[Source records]
+++++

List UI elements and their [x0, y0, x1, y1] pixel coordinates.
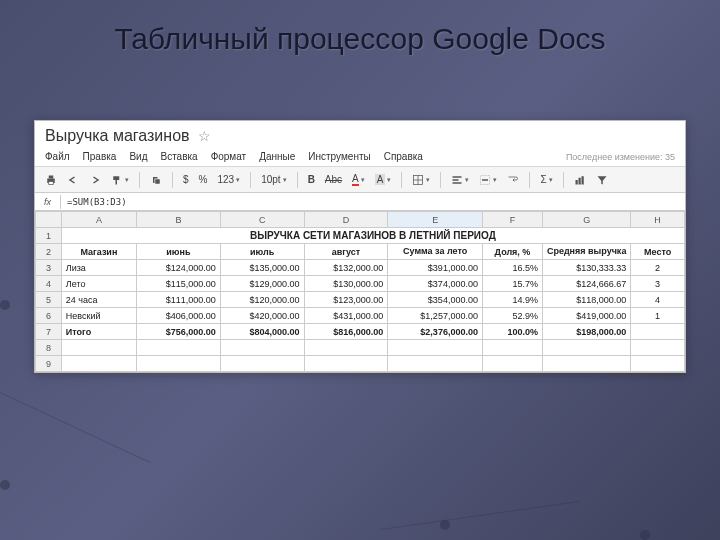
- cell-sum[interactable]: $354,000.00: [388, 292, 483, 308]
- sheet-title-cell[interactable]: ВЫРУЧКА СЕТИ МАГАЗИНОВ В ЛЕТНИЙ ПЕРИОД: [61, 228, 684, 244]
- fx-icon[interactable]: fx: [35, 195, 61, 209]
- cell-jul[interactable]: $120,000.00: [220, 292, 304, 308]
- cell-sum[interactable]: $391,000.00: [388, 260, 483, 276]
- valign-button[interactable]: ▾: [477, 173, 499, 187]
- total-share[interactable]: 100.0%: [482, 324, 542, 340]
- col-H[interactable]: H: [631, 212, 685, 228]
- halign-button[interactable]: ▾: [449, 173, 471, 187]
- cell-jun[interactable]: $115,000.00: [136, 276, 220, 292]
- cell-aug[interactable]: $123,000.00: [304, 292, 388, 308]
- chart-button[interactable]: [572, 173, 588, 187]
- cell-avg[interactable]: $124,666.67: [543, 276, 631, 292]
- format-duplicate-button[interactable]: [148, 173, 164, 187]
- menu-edit[interactable]: Правка: [83, 151, 117, 162]
- menu-format[interactable]: Формат: [211, 151, 247, 162]
- hdr-aug[interactable]: август: [304, 244, 388, 260]
- col-B[interactable]: B: [136, 212, 220, 228]
- cell-avg[interactable]: $419,000.00: [543, 308, 631, 324]
- col-C[interactable]: C: [220, 212, 304, 228]
- currency-button[interactable]: $: [181, 173, 191, 186]
- col-F[interactable]: F: [482, 212, 542, 228]
- cell-place[interactable]: 4: [631, 292, 685, 308]
- cell-jul[interactable]: $420,000.00: [220, 308, 304, 324]
- hdr-share[interactable]: Доля, %: [482, 244, 542, 260]
- cell-place[interactable]: 2: [631, 260, 685, 276]
- row-total-n[interactable]: 7: [36, 324, 62, 340]
- total-avg[interactable]: $198,000.00: [543, 324, 631, 340]
- menu-file[interactable]: Файл: [45, 151, 70, 162]
- menu-data[interactable]: Данные: [259, 151, 295, 162]
- col-A[interactable]: A: [61, 212, 136, 228]
- strike-button[interactable]: Abc: [323, 173, 344, 186]
- cell-jul[interactable]: $129,000.00: [220, 276, 304, 292]
- functions-button[interactable]: Σ▾: [538, 173, 554, 186]
- hdr-sum[interactable]: Сумма за лето: [388, 244, 483, 260]
- hdr-store[interactable]: Магазин: [61, 244, 136, 260]
- menu-insert[interactable]: Вставка: [160, 151, 197, 162]
- undo-button[interactable]: [65, 173, 81, 187]
- col-E[interactable]: E: [388, 212, 483, 228]
- cell-store[interactable]: Лето: [61, 276, 136, 292]
- cell-share[interactable]: 52.9%: [482, 308, 542, 324]
- fontsize-select[interactable]: 10pt▾: [259, 173, 288, 186]
- text-color-button[interactable]: A▾: [350, 172, 367, 187]
- cell-place[interactable]: 3: [631, 276, 685, 292]
- filter-button[interactable]: [594, 173, 610, 187]
- row-5[interactable]: 5: [36, 292, 62, 308]
- formula-input[interactable]: =SUM(B3:D3): [61, 195, 685, 209]
- star-icon[interactable]: ☆: [198, 128, 211, 144]
- total-jul[interactable]: $804,000.00: [220, 324, 304, 340]
- row-9[interactable]: 9: [36, 356, 62, 372]
- cell-aug[interactable]: $132,000.00: [304, 260, 388, 276]
- cell-place[interactable]: 1: [631, 308, 685, 324]
- total-jun[interactable]: $756,000.00: [136, 324, 220, 340]
- select-all-corner[interactable]: [36, 212, 62, 228]
- total-sum[interactable]: $2,376,000.00: [388, 324, 483, 340]
- cell-store[interactable]: Невский: [61, 308, 136, 324]
- wrap-button[interactable]: [505, 173, 521, 187]
- cell-jun[interactable]: $111,000.00: [136, 292, 220, 308]
- cell-share[interactable]: 16.5%: [482, 260, 542, 276]
- cell-store[interactable]: 24 часа: [61, 292, 136, 308]
- cell-aug[interactable]: $431,000.00: [304, 308, 388, 324]
- cell-sum[interactable]: $1,257,000.00: [388, 308, 483, 324]
- cell-jul[interactable]: $135,000.00: [220, 260, 304, 276]
- hdr-place[interactable]: Место: [631, 244, 685, 260]
- hdr-jun[interactable]: июнь: [136, 244, 220, 260]
- cell-store[interactable]: Лиза: [61, 260, 136, 276]
- col-D[interactable]: D: [304, 212, 388, 228]
- row-1[interactable]: 1: [36, 228, 62, 244]
- menu-help[interactable]: Справка: [384, 151, 423, 162]
- menu-view[interactable]: Вид: [129, 151, 147, 162]
- cell-avg[interactable]: $130,333.33: [543, 260, 631, 276]
- percent-button[interactable]: %: [197, 173, 210, 186]
- row-3[interactable]: 3: [36, 260, 62, 276]
- cell-share[interactable]: 15.7%: [482, 276, 542, 292]
- col-G[interactable]: G: [543, 212, 631, 228]
- paint-format-button[interactable]: ▾: [109, 173, 131, 187]
- numfmt-button[interactable]: 123▾: [215, 173, 242, 186]
- print-button[interactable]: [43, 173, 59, 187]
- redo-button[interactable]: [87, 173, 103, 187]
- hdr-avg[interactable]: Средняя выручка: [543, 244, 631, 260]
- cell-sum[interactable]: $374,000.00: [388, 276, 483, 292]
- menu-tools[interactable]: Инструменты: [308, 151, 370, 162]
- row-8[interactable]: 8: [36, 340, 62, 356]
- total-store[interactable]: Итого: [61, 324, 136, 340]
- row-6[interactable]: 6: [36, 308, 62, 324]
- row-4[interactable]: 4: [36, 276, 62, 292]
- row-2[interactable]: 2: [36, 244, 62, 260]
- total-aug[interactable]: $816,000.00: [304, 324, 388, 340]
- cell-jun[interactable]: $124,000.00: [136, 260, 220, 276]
- total-place[interactable]: [631, 324, 685, 340]
- bold-button[interactable]: B: [306, 173, 317, 186]
- cell-share[interactable]: 14.9%: [482, 292, 542, 308]
- cell-avg[interactable]: $118,000.00: [543, 292, 631, 308]
- grid[interactable]: A B C D E F G H 1 ВЫРУЧКА СЕТИ МАГАЗИНОВ…: [35, 211, 685, 372]
- fill-color-button[interactable]: A▾: [373, 173, 394, 186]
- doc-title[interactable]: Выручка магазинов: [45, 127, 190, 145]
- cell-aug[interactable]: $130,000.00: [304, 276, 388, 292]
- cell-jun[interactable]: $406,000.00: [136, 308, 220, 324]
- hdr-jul[interactable]: июль: [220, 244, 304, 260]
- borders-button[interactable]: ▾: [410, 173, 432, 187]
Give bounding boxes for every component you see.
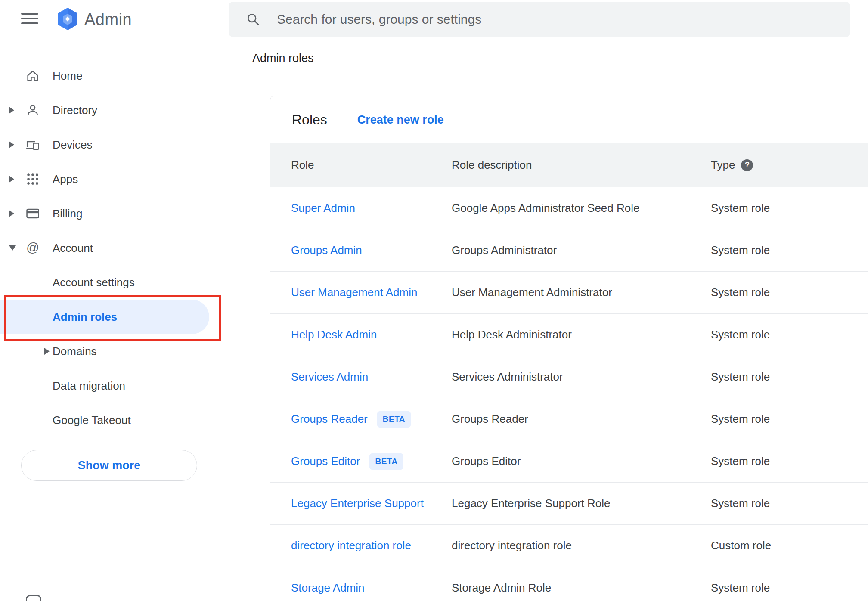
menu-button[interactable] bbox=[21, 13, 38, 25]
table-row: Super AdminGoogle Apps Administrator See… bbox=[270, 187, 868, 229]
role-description: User Management Administrator bbox=[452, 286, 711, 299]
table-row: Legacy Enterprise SupportLegacy Enterpri… bbox=[270, 483, 868, 525]
chevron-right-icon[interactable] bbox=[44, 348, 50, 355]
role-link[interactable]: User Management Admin bbox=[291, 286, 417, 299]
sidebar: Admin HomeDirectoryDevicesAppsBilling@Ac… bbox=[0, 0, 228, 601]
sidebar-item-label: Google Takeout bbox=[53, 414, 131, 427]
sidebar-item-label: Admin roles bbox=[53, 310, 117, 324]
sidebar-item-label: Home bbox=[53, 69, 82, 83]
table-row: Services AdminServices AdministratorSyst… bbox=[270, 356, 868, 398]
sidebar-item-domains[interactable]: Domains bbox=[0, 334, 228, 369]
search-bar[interactable] bbox=[229, 2, 850, 37]
sidebar-item-data-migration[interactable]: Data migration bbox=[0, 369, 228, 403]
role-description: Storage Admin Role bbox=[452, 581, 711, 595]
sidebar-item-directory[interactable]: Directory bbox=[0, 93, 228, 127]
sidebar-item-devices[interactable]: Devices bbox=[0, 127, 228, 162]
header-divider bbox=[228, 76, 868, 76]
sidebar-item-home[interactable]: Home bbox=[0, 59, 228, 93]
role-link[interactable]: Groups Admin bbox=[291, 244, 362, 257]
sidebar-item-account-settings[interactable]: Account settings bbox=[0, 265, 228, 300]
chevron-right-icon[interactable] bbox=[9, 210, 14, 217]
role-link[interactable]: Storage Admin bbox=[291, 581, 365, 594]
role-type: System role bbox=[711, 412, 868, 426]
sidebar-nav: HomeDirectoryDevicesAppsBilling@AccountA… bbox=[0, 59, 228, 437]
table-row: Groups EditorBETAGroups EditorSystem rol… bbox=[270, 440, 868, 483]
beta-badge: BETA bbox=[377, 411, 411, 428]
table-row: directory integration roledirectory inte… bbox=[270, 525, 868, 567]
support-icon[interactable] bbox=[26, 595, 41, 601]
table-row: Help Desk AdminHelp Desk AdministratorSy… bbox=[270, 314, 868, 356]
roles-card-header: Roles Create new role bbox=[270, 96, 868, 143]
role-description: Google Apps Administrator Seed Role bbox=[452, 201, 711, 215]
admin-logo-icon[interactable] bbox=[55, 6, 80, 31]
role-description: Services Administrator bbox=[452, 370, 711, 384]
role-type: System role bbox=[711, 370, 868, 384]
table-row: Groups ReaderBETAGroups ReaderSystem rol… bbox=[270, 398, 868, 440]
breadcrumb: Admin roles bbox=[252, 52, 314, 65]
table-header: Role Role description Type ? bbox=[270, 143, 868, 187]
person-icon bbox=[25, 102, 40, 118]
sidebar-item-billing[interactable]: Billing bbox=[0, 196, 228, 231]
role-description: Groups Administrator bbox=[452, 244, 711, 257]
devices-icon bbox=[25, 137, 40, 152]
column-header-description: Role description bbox=[452, 158, 711, 172]
sidebar-item-label: Apps bbox=[53, 173, 78, 186]
roles-card: Roles Create new role Role Role descript… bbox=[270, 96, 868, 601]
at-icon: @ bbox=[25, 240, 40, 256]
role-type: System role bbox=[711, 244, 868, 257]
beta-badge: BETA bbox=[369, 453, 403, 470]
role-description: Groups Editor bbox=[452, 455, 711, 468]
chevron-down-icon[interactable] bbox=[9, 245, 16, 251]
sidebar-item-label: Data migration bbox=[53, 379, 125, 393]
role-type: System role bbox=[711, 201, 868, 215]
table-row: User Management AdminUser Management Adm… bbox=[270, 272, 868, 314]
role-type: System role bbox=[711, 581, 868, 595]
role-type: System role bbox=[711, 328, 868, 341]
sidebar-item-label: Directory bbox=[53, 104, 97, 117]
column-header-role: Role bbox=[291, 158, 452, 172]
role-description: Groups Reader bbox=[452, 412, 711, 426]
table-row: Groups AdminGroups AdministratorSystem r… bbox=[270, 229, 868, 272]
svg-text:@: @ bbox=[26, 241, 39, 254]
sidebar-item-label: Domains bbox=[53, 345, 97, 358]
role-link[interactable]: directory integration role bbox=[291, 539, 411, 552]
role-type: System role bbox=[711, 286, 868, 299]
help-icon[interactable]: ? bbox=[741, 159, 753, 171]
sidebar-item-label: Account bbox=[53, 242, 93, 255]
search-input[interactable] bbox=[277, 12, 833, 27]
role-link[interactable]: Groups Editor bbox=[291, 455, 360, 468]
chevron-right-icon[interactable] bbox=[9, 141, 14, 148]
role-type: Custom role bbox=[711, 539, 868, 552]
sidebar-item-apps[interactable]: Apps bbox=[0, 162, 228, 196]
role-link[interactable]: Help Desk Admin bbox=[291, 328, 377, 341]
sidebar-item-google-takeout[interactable]: Google Takeout bbox=[0, 403, 228, 437]
chevron-right-icon[interactable] bbox=[9, 107, 14, 114]
create-new-role-link[interactable]: Create new role bbox=[357, 113, 444, 127]
search-icon bbox=[246, 12, 260, 27]
role-type: System role bbox=[711, 455, 868, 468]
role-link[interactable]: Services Admin bbox=[291, 370, 368, 383]
role-link[interactable]: Legacy Enterprise Support bbox=[291, 497, 424, 510]
role-link[interactable]: Super Admin bbox=[291, 201, 355, 214]
role-description: Help Desk Administrator bbox=[452, 328, 711, 341]
role-description: Legacy Enterprise Support Role bbox=[452, 497, 711, 510]
role-type: System role bbox=[711, 497, 868, 510]
sidebar-item-admin-roles[interactable]: Admin roles bbox=[0, 300, 209, 334]
role-link[interactable]: Groups Reader bbox=[291, 412, 368, 425]
roles-table-body: Super AdminGoogle Apps Administrator See… bbox=[270, 187, 868, 601]
sidebar-item-label: Account settings bbox=[53, 276, 135, 289]
apps-grid-icon bbox=[25, 171, 40, 187]
billing-card-icon bbox=[25, 206, 40, 221]
chevron-right-icon[interactable] bbox=[9, 176, 14, 183]
card-title: Roles bbox=[292, 112, 327, 128]
role-description: directory integration role bbox=[452, 539, 711, 552]
app-name: Admin bbox=[84, 10, 132, 29]
sidebar-item-label: Devices bbox=[53, 138, 92, 152]
table-row: Storage AdminStorage Admin RoleSystem ro… bbox=[270, 567, 868, 601]
sidebar-item-label: Billing bbox=[53, 207, 82, 220]
column-header-type: Type ? bbox=[711, 158, 868, 172]
sidebar-item-account[interactable]: @Account bbox=[0, 231, 228, 265]
home-icon bbox=[25, 68, 40, 84]
show-more-button[interactable]: Show more bbox=[21, 450, 197, 481]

+++++

EXERCISE PROMPT ▸
Whenever a line of the records holds the string "Legacy", pick it out and copy it.

WRITTEN RESPONSE ▸
table-row: Legacy Enterprise SupportLegacy Enterpri… bbox=[270, 483, 868, 525]
role-link[interactable]: Legacy Enterprise Support bbox=[291, 497, 424, 510]
role-description: Legacy Enterprise Support Role bbox=[452, 497, 711, 510]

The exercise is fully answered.